La dernière journée promo de TankrusT date d’il y a quasiment 4 ans. Que s’est-il passé pour le groupe depuis ?

Guillaume "KooTôhC" : Certains membres sont allés en prison, d’autres ont été relâchés… il faut sortir des trucs pour créer le buzz (Rires) !

Jean Phi "Seyn" : Le temps passe vite quand on s’amuse !


Nous voulions forcément sortir quelque chose qui allait nous faire gravir une marche supplémentaire mais nous n’étions pas en stress.



Votre précédent album (“The Fast of Solace”) avait été particulièrement bien accueilli, cela vous a-t-il mis une pression particulière expliquant ce délai ?
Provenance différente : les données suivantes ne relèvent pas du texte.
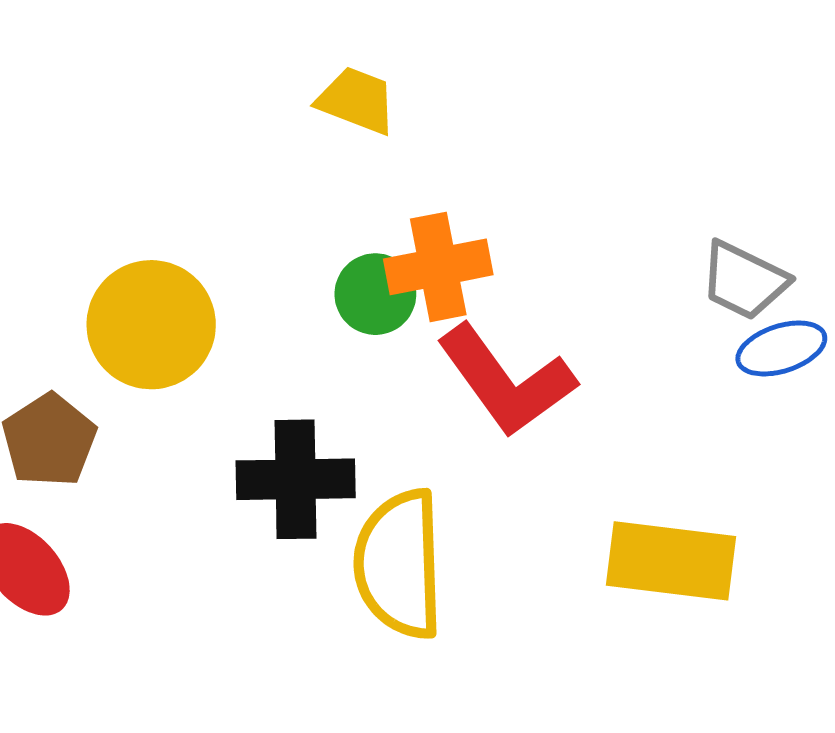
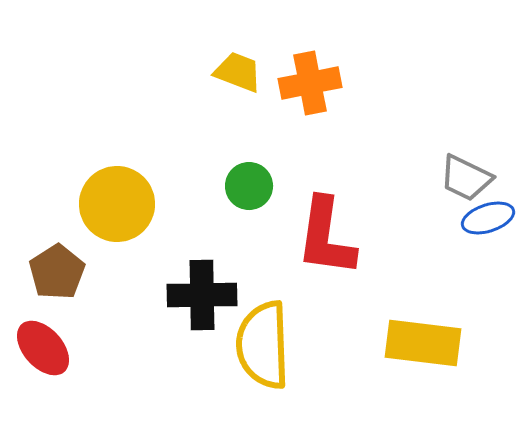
orange cross: (438, 267) -> (310, 83), moved
red L-shape: (506, 381) -> (326, 237), turned 44

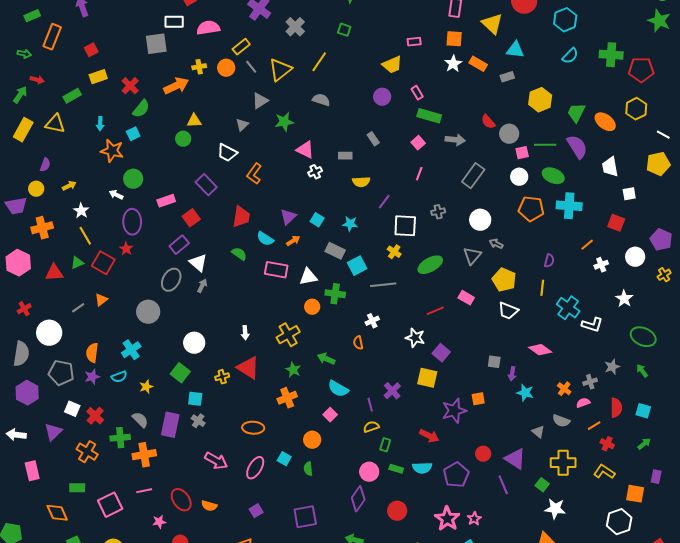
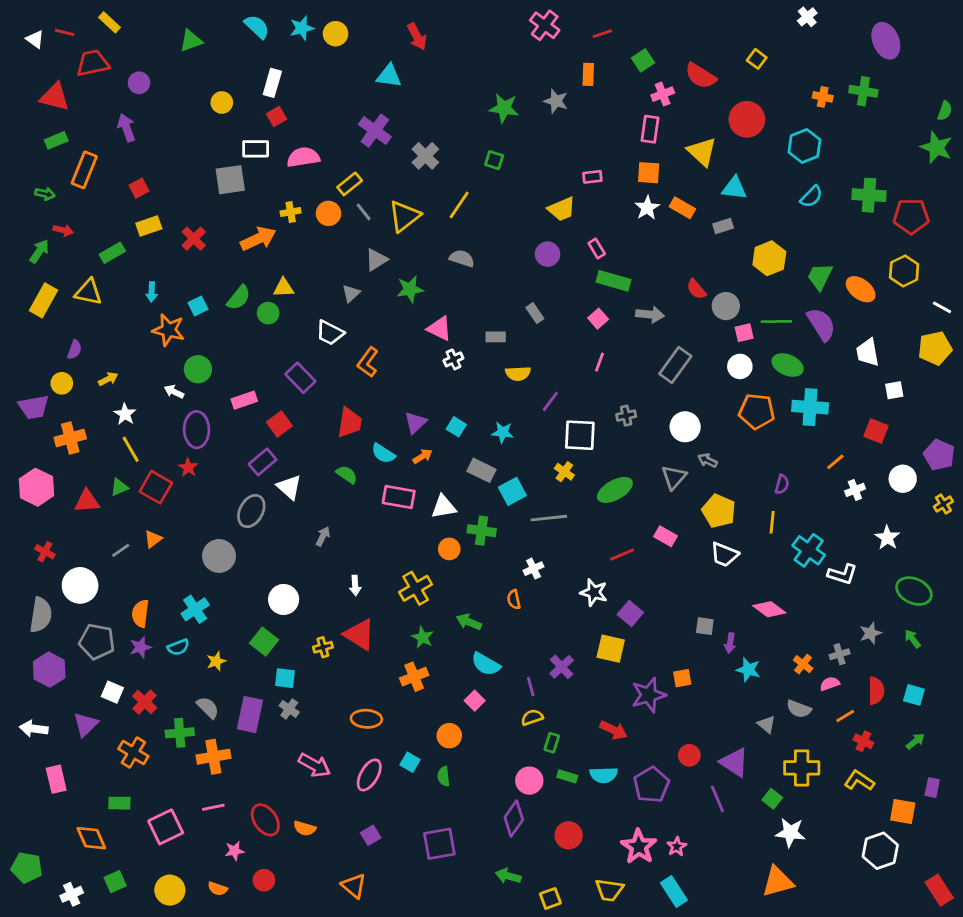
green semicircle: (141, 109) -> (239, 298), moved
gray arrow: (202, 286) -> (323, 536), moved
red cross: (24, 309) -> (45, 552), turned -32

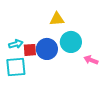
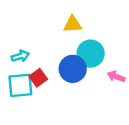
blue circle: (47, 49) -> (73, 69), moved
red square: (30, 50) -> (38, 78), moved, turned -32

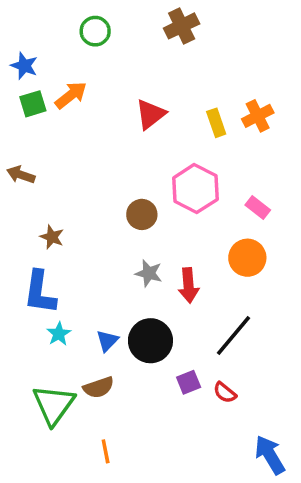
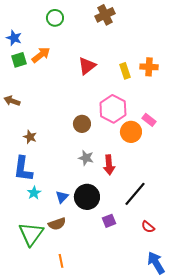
orange cross: (258, 116) -> (149, 67), turned 30
orange circle: (247, 258) -> (131, 132), moved
red semicircle: (225, 393) -> (148, 227), moved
KooTôhC : Ce n’est pas bête ! Oui et non ! Je ne pense pas que nous nous sommes posé plus de pression que ça sauf Jean Phi…
En gros, pour la composition, je ne pense pas que nous nous soyons mis une grosse pression : nous voulions forcément sortir quelque chose qui allait nous faire gravir une marche supplémentaire mais nous n’étions pas en stress.

Seyn : Pour ma part, j’avais une grosse pression. A la base, je n’étais arrivé que pour un remplacement temporaire (Rires) et très rapidement, on m’a proposé d’enregistrer l’album qui allait se dérouler un mois après… J’ai mangé, bu, vécu TankrusT et ma famille aussi pendant deux ou trois mois, le temps d’apprendre, d’enregistrer les morceaux, les assimiler et faire deux ou trois arrangements histoire de les jouer à ma façon.
J’avais écouté le premier album de TankrusT que j’avais beaucoup aimé et il fallait faire honneur à cet album et que ce nouvel album envoie… J’avais vraiment envie d’apporter ma patte sur la partie rythmique afin que le groupe arrive à un autre niveau en termes d’interprétation, que ce soit sur album mais surtout en live !
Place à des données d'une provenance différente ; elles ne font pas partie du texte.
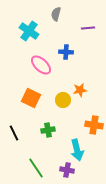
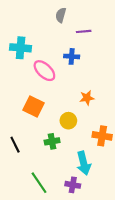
purple line: (88, 28) -> (84, 31), moved
cyan cross: (29, 31) -> (21, 48), moved, turned -30
yellow circle: (63, 100) -> (68, 121), moved

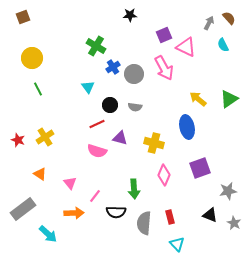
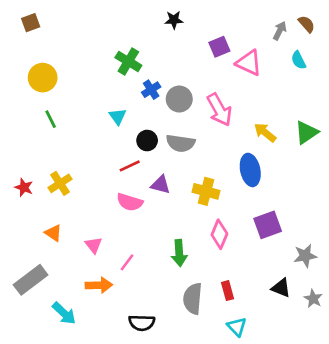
pink arrow: (164, 68) -> (219, 110), moved
gray semicircle: (135, 107) -> (181, 143), size x1.5
black semicircle: (116, 212) -> (142, 323), moved

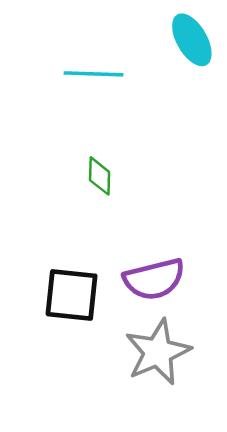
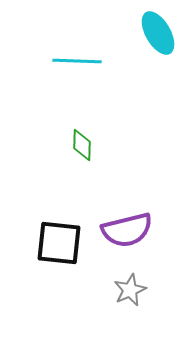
gray star: (158, 352) -> (130, 290), size x0.6

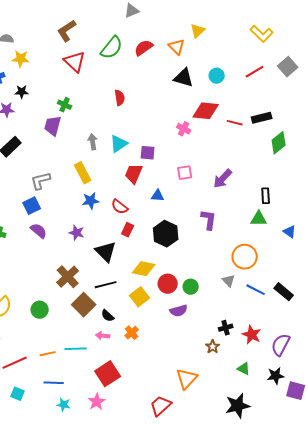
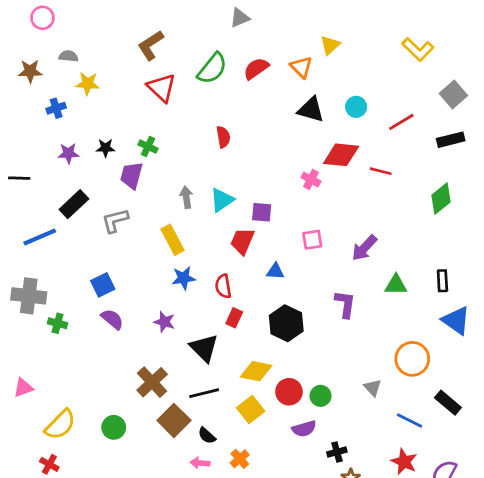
red line: (255, 72) -> (401, 122), moved
black star: (22, 92) -> (105, 148), moved
black rectangle: (262, 118) -> (451, 140), moved
gray L-shape: (41, 181) -> (115, 221), moved
black rectangle: (266, 196) -> (442, 281), moved
red semicircle: (120, 207) -> (223, 286), turned 42
green triangle: (259, 219) -> (396, 285), moved
blue triangle: (290, 232) -> (456, 321), size x1.6
orange circle: (245, 257) -> (412, 359), moved
blue line: (256, 290) -> (410, 420), moved
black cross: (226, 328) -> (337, 452), moved

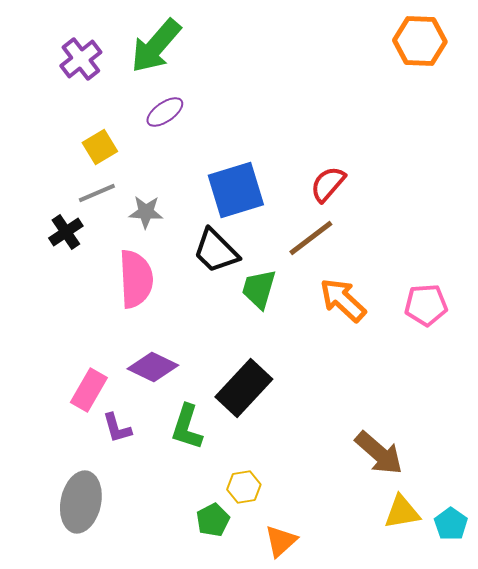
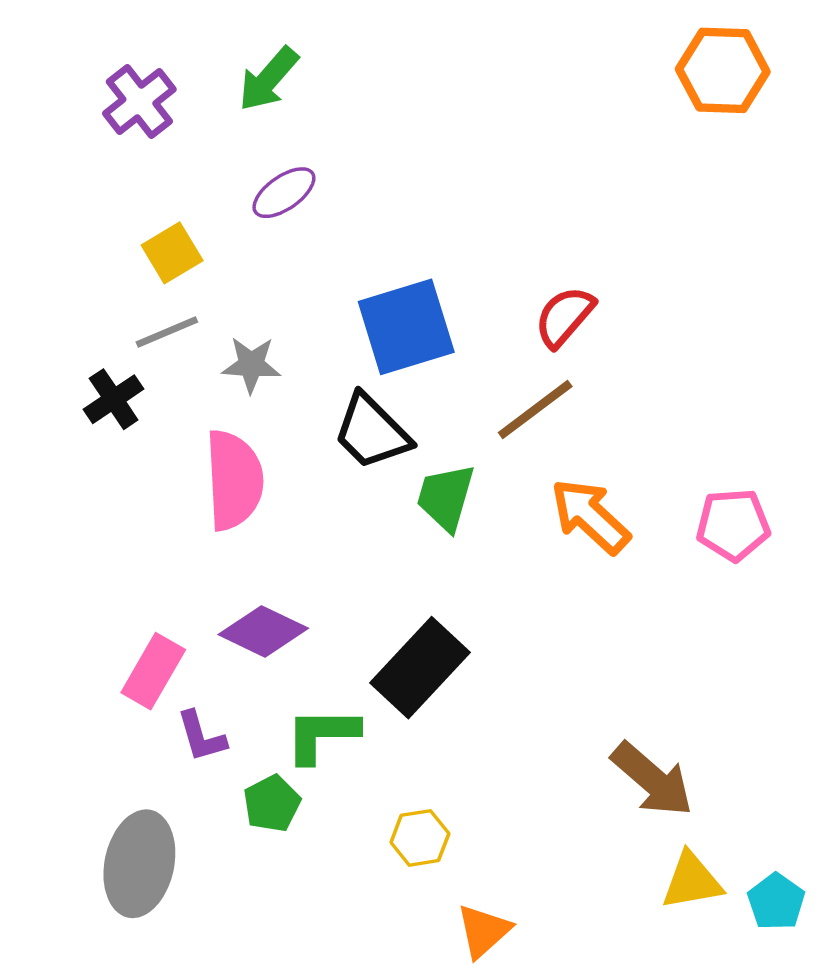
green arrow: (156, 46) -> (268, 79), size x0.7
green L-shape: (187, 427) -> (322, 735), turned 72
green pentagon: (213, 520) -> (272, 804), moved

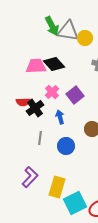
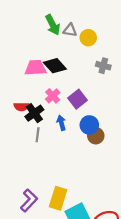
gray triangle: (68, 31) -> (70, 30), size x0.6
gray line: (40, 138) -> (38, 135), moved
blue circle: (66, 146) -> (89, 125), moved
purple L-shape: (30, 177) -> (29, 200), moved

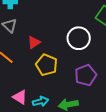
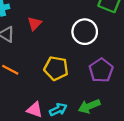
red triangle: (34, 42) -> (35, 23), moved

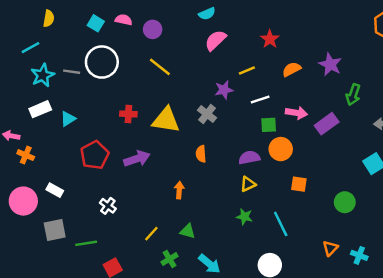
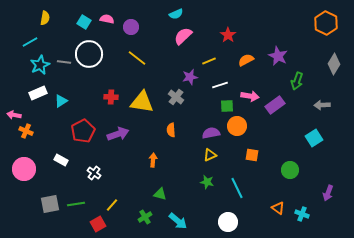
white rectangle: (55, 190) -> (61, 160), moved
gray square: (55, 230) -> (50, 204), moved
yellow line: (151, 234) -> (112, 205), moved
orange triangle: (330, 248) -> (278, 208), turned -40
Pas de pression particulière sorti de Jean-Phi donc malgré tout, notre chronique soulignait que même si le précédent album était de qualité, il était parfois monolithique, les chansons se ressemblaient parfois, est-ce que vous étiez conscients de cela et encore une fois, ce délai de 4 ans était pour réparer cela ?

KooTôhC : Je suis très déçu que tu dises ça (Rires) ! Le problème est que nous sommes tellement la tête dans le guidon que je n’arrive pas à me dire qu’il était monolithique. Après c’est une question de goût, je peux comprendre.
Sur ce nouvel album, j’ai l’impression qu’on a continué sur la trajectoire qu’on avait en essayant d’augmenter une certaine agressivité, une production un peu plus massive et de nouvelles influences.


J’ai  ressenti une maturité émotionnelle beaucoup plus forte sur ce nouvel album



Est-ce que ce sentiment ne vient tout simplement pas du style dans lequel vous œuvrez ?

Schuff : Peut-être. C’est une question de point de vue. Ce n’est pas forcément une critique que j’ai prise en compte parce que les critiques dépendent de la sensibilité de la personne : nous n’aimons pas tous les mêmes choses, nous n’avons pas tous les mêmes attentes sinon nous écouterions tous la même musique. Je pense qu’il y a certaines critiques qui peuvent nous influencer mais en tous cas, j’essaie de ne pas composer en réaction à ces critiques.

Seyn : J’ai vraiment ressenti une maturité émotionnelle beaucoup plus forte sur ce nouvel album et ce, dès les démos, les premières répétitions des nouveaux morceaux par rapport aux anciens. Et c’est ce qui m’a vraiment donné envie de me lancer à fond avec TankrusT.

KooTôhC : Et pour ma part, ça ne me dérange pas qu’un album aie l’apparence d’un bloc au début et au fur et à mesure des écoutes, tu trouves des nuances.


Je pense qu’à un moment donné, nous avons été décomplexés par rapport à nos influences diverses et que nous avons complétement accepté ce que nous faisions




Justement, quelle était l’ambition pour cet album : pousser plus encore les curseurs de l’intensité ?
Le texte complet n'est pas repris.